Paste your input. Choose a delimiter if it isn't comma.
Copy or download the result.
Use Swap to round-trip and verify nothing was lost.
When to use it
Exporting an API response to Excel or Google Sheets.
Importing a CSV report into a tool that expects JSON.
Producing test fixtures from a spreadsheet.
Quickly inspecting which columns are present across a list of records.
What it fixes
Hand-quoting CSV fields and missing one that contains a comma.
Online converters that paywall the download.
Re-typing data because the conversion tool dropped a column.
About JSON ↔ CSV Converter
Spreadsheets speak CSV. Tools speak JSON. Anyone bridging the two ends up writing a one-off converter — quoting rules, embedded commas, type coercion, header derivation. This page does all of that.

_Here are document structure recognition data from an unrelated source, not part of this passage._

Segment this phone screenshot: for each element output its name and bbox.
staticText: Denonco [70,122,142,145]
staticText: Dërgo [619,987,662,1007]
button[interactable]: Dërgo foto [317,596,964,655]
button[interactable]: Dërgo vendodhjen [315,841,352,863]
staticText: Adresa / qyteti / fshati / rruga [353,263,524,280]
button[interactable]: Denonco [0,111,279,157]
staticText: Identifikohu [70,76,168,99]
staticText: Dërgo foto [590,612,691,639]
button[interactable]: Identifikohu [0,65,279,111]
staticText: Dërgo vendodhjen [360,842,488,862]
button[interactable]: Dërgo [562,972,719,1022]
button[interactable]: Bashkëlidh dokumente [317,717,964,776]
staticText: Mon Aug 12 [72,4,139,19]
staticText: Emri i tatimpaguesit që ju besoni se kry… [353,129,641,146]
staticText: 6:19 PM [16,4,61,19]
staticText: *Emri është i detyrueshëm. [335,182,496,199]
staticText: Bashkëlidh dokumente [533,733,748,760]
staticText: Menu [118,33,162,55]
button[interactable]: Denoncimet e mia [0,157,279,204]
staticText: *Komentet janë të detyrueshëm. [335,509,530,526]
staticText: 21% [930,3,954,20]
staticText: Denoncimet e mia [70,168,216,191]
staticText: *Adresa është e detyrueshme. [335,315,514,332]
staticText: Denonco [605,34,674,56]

JSON → CSV expects an array of objects, derives headers from the union of all keys, and quotes any field with a delimiter, newline, or quote inside (per RFC 4180). CSV → JSON parses with proper quote/newline handling, then coerces obvious numbers, booleans, and nulls. Everything stays in your browser.
References: RFC 4180 — Common Format for CSV · MDN — JSON.stringify
Frequently asked
What CSV format does this output?
RFC 4180-compatible: fields that contain the delimiter, a newline, or a double-quote are wrapped in double quotes, and embedded quotes are doubled. Headers come from the keys of the first object (plus any keys that appear later).
How does CSV → JSON handle types?
Values that look like numbers, booleans (`true`/`false`), or `null` are coerced to those types. Everything else stays a string. To keep all values as strings, post-process the output.
Can I use a different delimiter?
Yes — pick comma, semicolon, tab, or pipe. European locales often use semicolon so commas in numbers don't collide.
Are nested objects supported?
JSON → CSV serializes nested objects/arrays as JSON strings inside the cell. CSV → JSON returns flat objects — there's no header convention for nesting in standard CSV.